Moderate Spoilers for Accel World vs. Sword Art Online ahead, but I'll keep them as vague as possible.
At one of the climax moments in Accel World vs SAO, a villain's plans come to fruition and it looks like they have the opportunity to kill a character. The cast seems appropriately horrified about this but aren't taking any real action in the moment to stop it, which is something I see a lot in RPGs when one of your party members is killed or captured. I figured this was about to be a "narrative death", which always comes across to me as revulsively cheesy and even unfair - here you have a cast of characters who are willing to fight anything, who you've been able to make victorious through your own skill, and you have to sit there and just watch as a beloved character is taken away?
But then something unexpected happened. The main character said he needed to find a way to stop it, and it opened up into gameplay - with a very visible 15-second timer onscreen, several objects around, and no real hint of what to do. My heart was pounding. I didn't want to fail. I didn't want this character to die. And as I flailed around for 15 seconds with none of my ideas working, I watched in horror as the timer ran out and the villain completed their task.
As a long, sad cutscene played where I was maybe expecting an immediate Game Over, I wondered (my soul wracked with genuine guilt) - is this just a very creative GO sequence? Is it a branching plot, where I have to live with the loss of the character? Or... was this the narrative intention all along, and I actually had no hope of saving the character? Looking it up in a spoiler-free walkthrough a little while later, I noticed their instruction for this part of the level was "Despair for 15 seconds" - indeed, it was designed so that there was nothing the player could do to halt the villain's plans there.
Essentially, it was a quick and streamlined adventure equivalent to the "Unwinnable Boss Battle" where you're intended (and forced) to lose, and the game continues as normal afterwards.

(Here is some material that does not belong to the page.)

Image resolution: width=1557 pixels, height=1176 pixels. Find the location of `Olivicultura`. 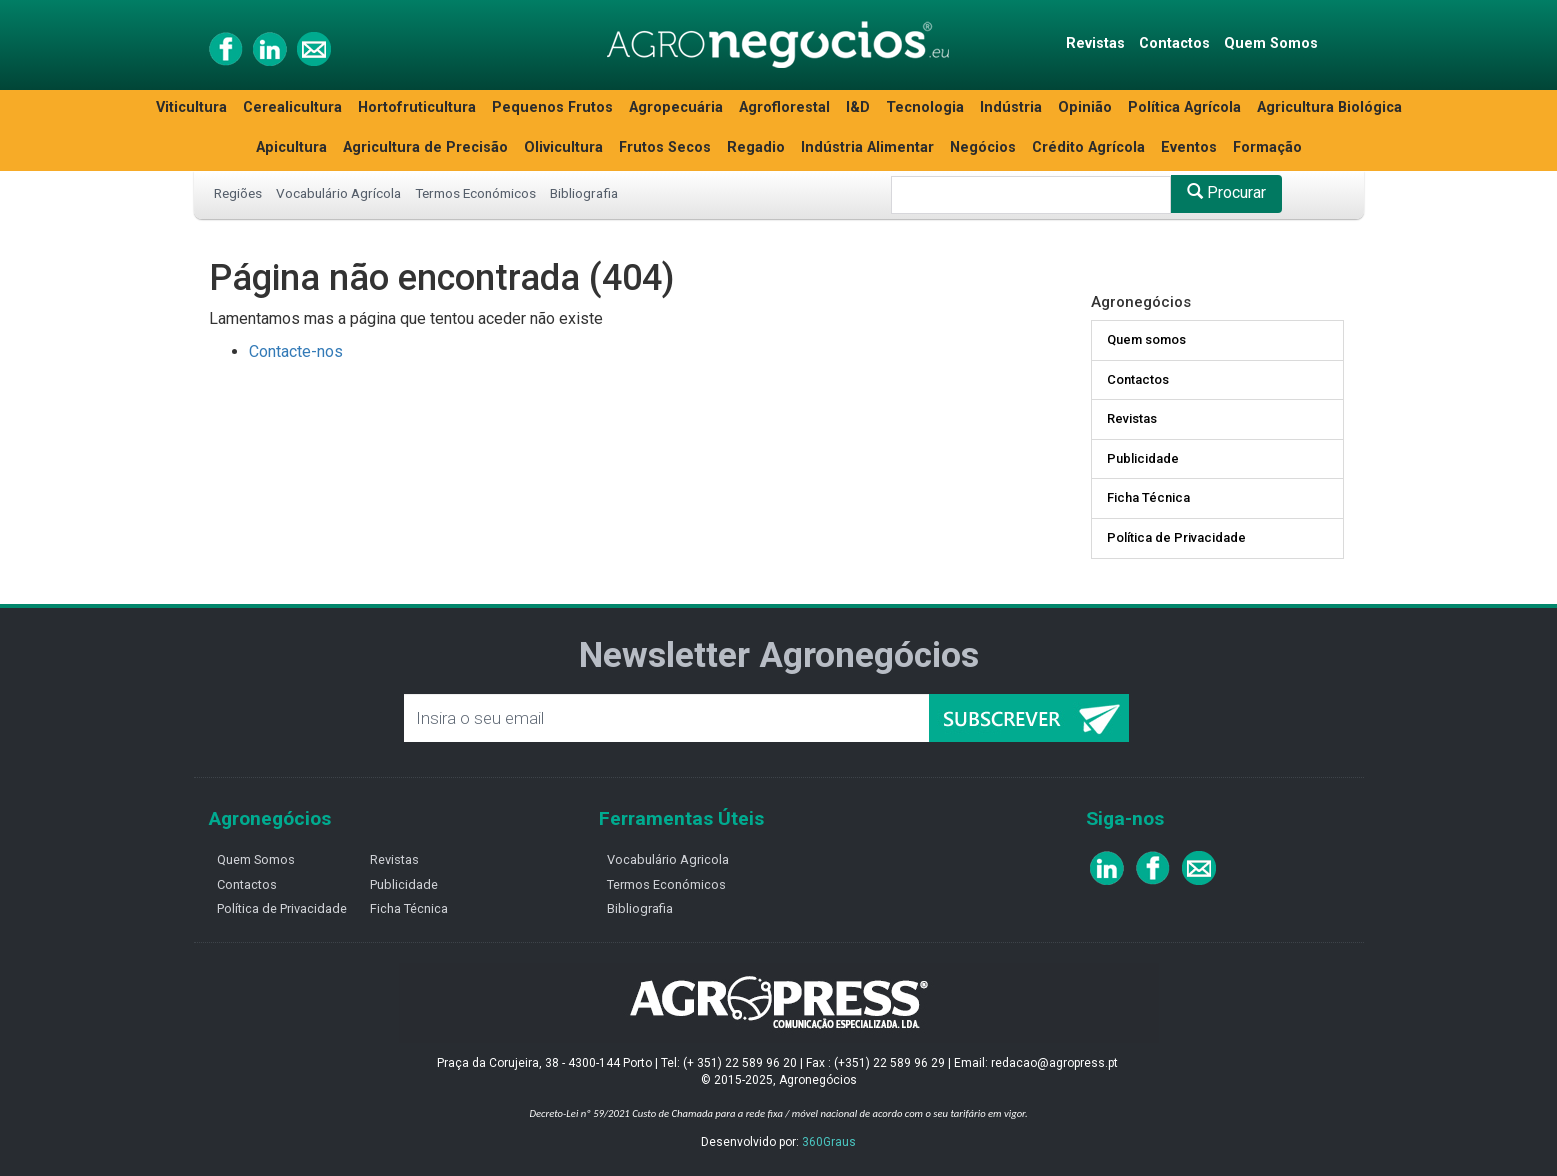 Olivicultura is located at coordinates (563, 147).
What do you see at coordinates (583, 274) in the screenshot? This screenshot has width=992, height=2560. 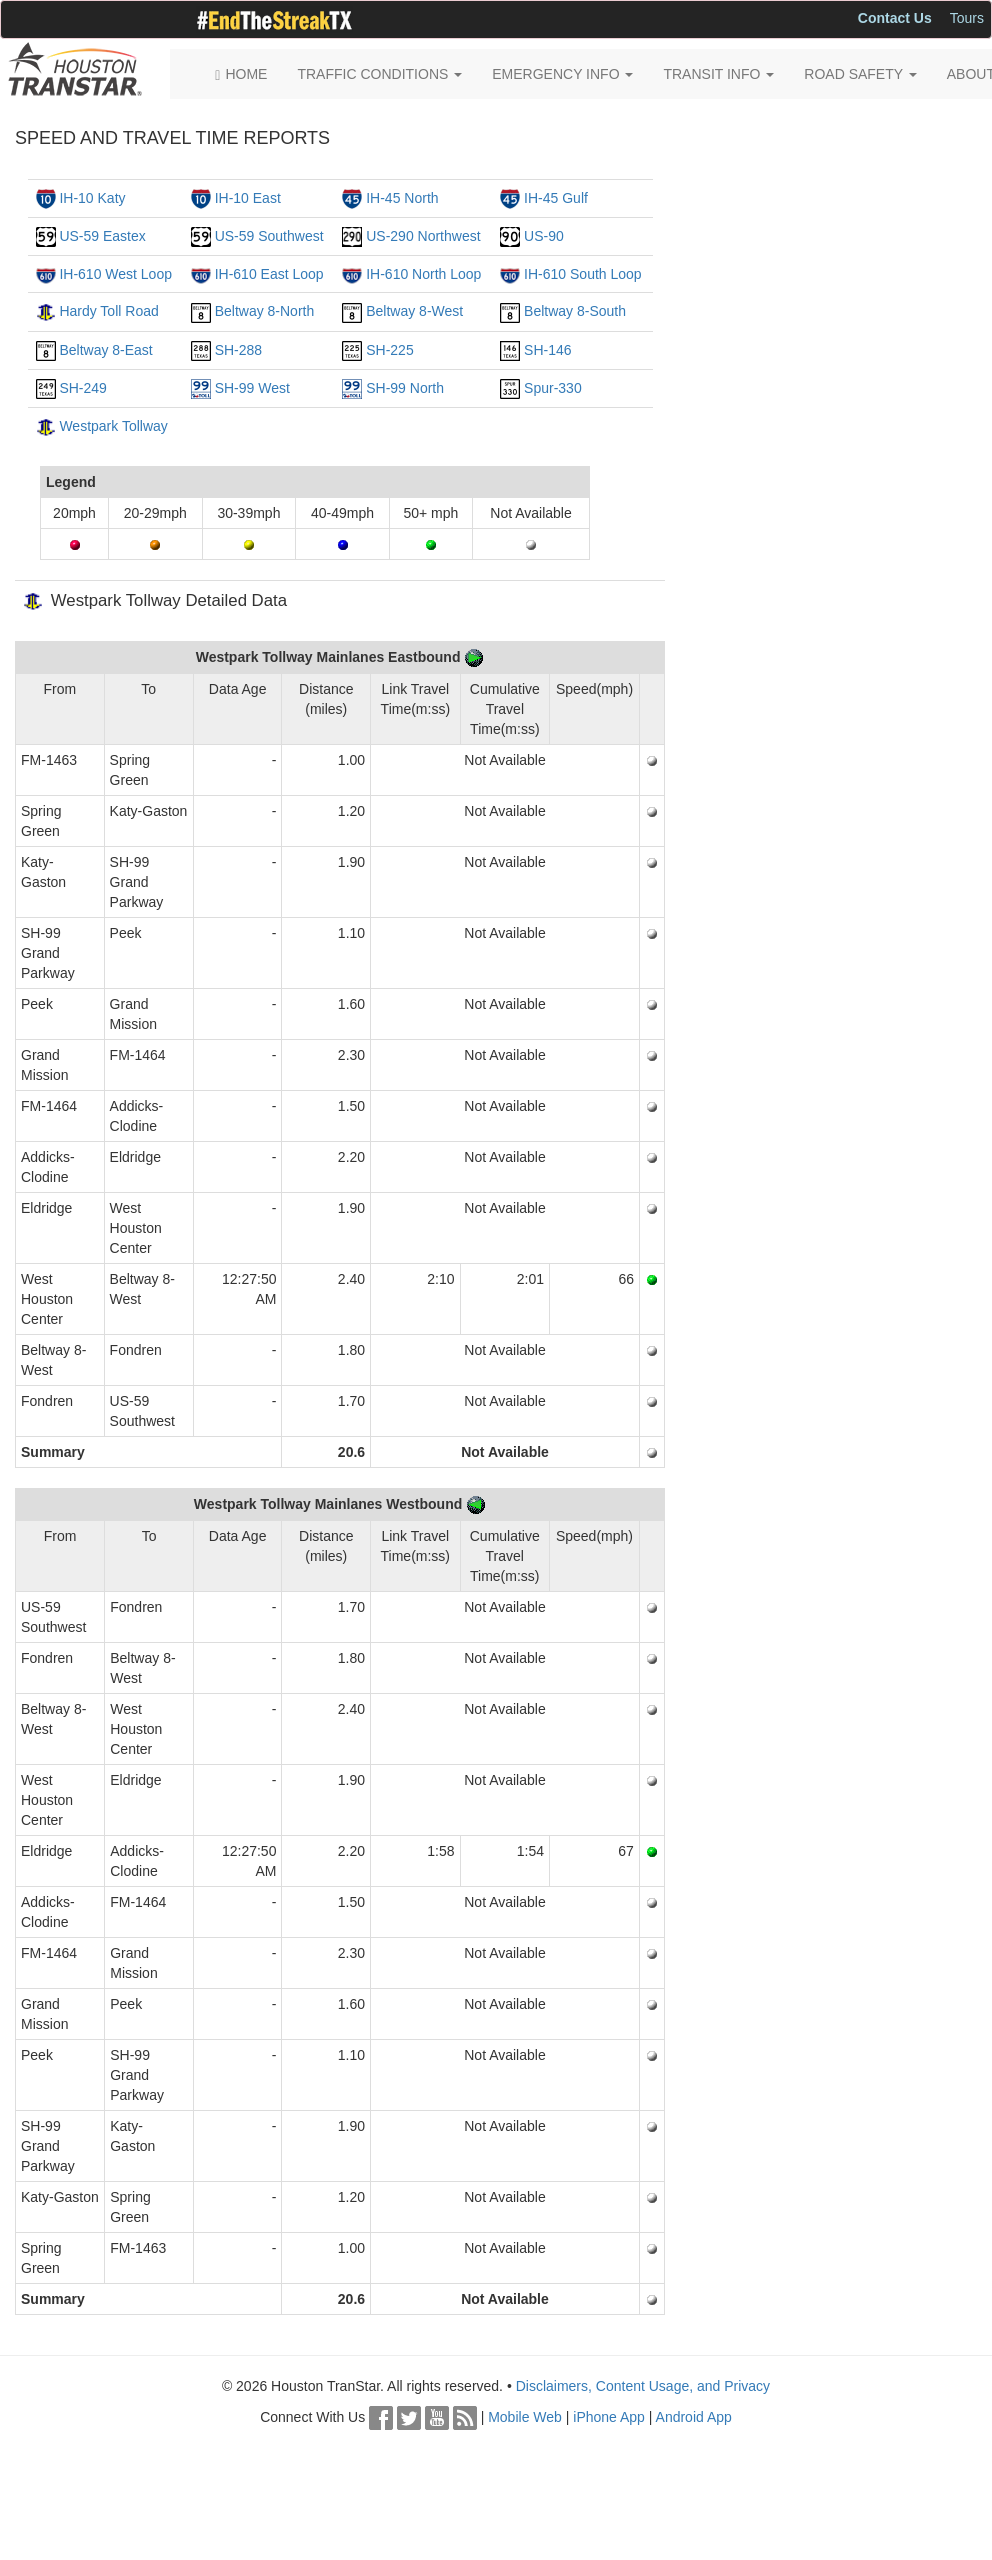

This has had me so fascinated, though. Had the characters (and I) just watched as the atrocity was committed, it would have felt so shallow, cheesy, disconnected from everything I'd been doing. But giving me those few seconds of gameplay to think I had a chance to stop it completely changed the way I processed it. Instead of "the designers decided I'm losing this character", now it was "I failed to save this character".
In 15 seconds, with no extra narrative work, it became intense, desperate, full of emotional investment and connection. For me, at least, believing that I had the opportunity to succeed allowed me to connect emotionally to my failure and its consequences.
So with that long buildup out of the way, I'd like to open it up to you guys for some general discussion: What do you think of this kind of "Gameplay as Plot" design?
Do you like the idea of presenting something that will necessarily happen in the plot as gameplay (where the player either cannot fail, or cannot succeed), instead of non-interactive narrative?
Do you feel it helps players emotionally invest themselves in the moment in ways that a cutscene can't, or do you feel that players feel merely cheated when they realize that they actually had no agency in the matter? And how do you keep it from becoming overly transparent, to the point that players realize in the moment that they have no agency?
Have you seen this technique used effectively in any games that you've played in the past?